The paper's central empirical claim is that both factors independently predict ordering in dative alternation and heavy NP shift; neither reduces to the other (§2-3). The deeper theoretical point of §5 is that the two factors interact: heaviness exerts more influence when newness is non-discriminating, and vice versa, consistent with a constraint-based architecture in which "the strength of a constraint is greater when competing constraints are weak".
Formalization strategy #
Following @cite{coetzee-pater-2011}, we model the system as a MaxEnt
grammar (@cite{goldwater-johnson-2003}) over the binary ordering
candidates {themeLast, goalLast} with two markedness constraints:
*HEAVY-FIRST— penalize the order whose first constituent is strictly heavier than the second*NEW-FIRST— penalize the order whose first constituent is discourse-new while the second is discourse-given
The harmony-score difference between the two orderings decomposes
additively (score_diff_eq_components) into a heaviness term
wH * heavyDiff p and a newness term wN * newDiff p, where
heavyDiff p, newDiff p ∈ {-1, 0, +1} record the per-constraint signed
preference for themeLast over goalLast. Every prediction theorem
below is a one-line consequence of this decomposition.
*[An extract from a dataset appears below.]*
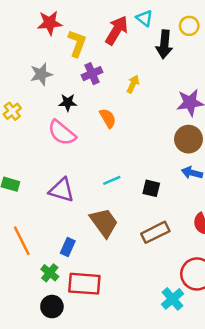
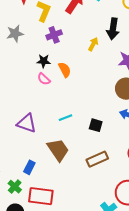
black arrow: (164, 44) -> (113, 29), moved
yellow arrow: (133, 84) -> (93, 44), moved
black star: (68, 102) -> (44, 61), moved
pink semicircle: (62, 133) -> (44, 79), moved, size x0.6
The §5 interaction story falls out as
heaviness_dominates_when_newness_neutral: when the newness constraint
is silent on a pair, the harmony difference is exactly wH * heavyDiff
— so any change in heaviness is undiluted by competing pressure. The
sigmoid shape of MaxEnt softmax then turns this into the empirical
"newness has more effect when heaviness is balanced" pattern.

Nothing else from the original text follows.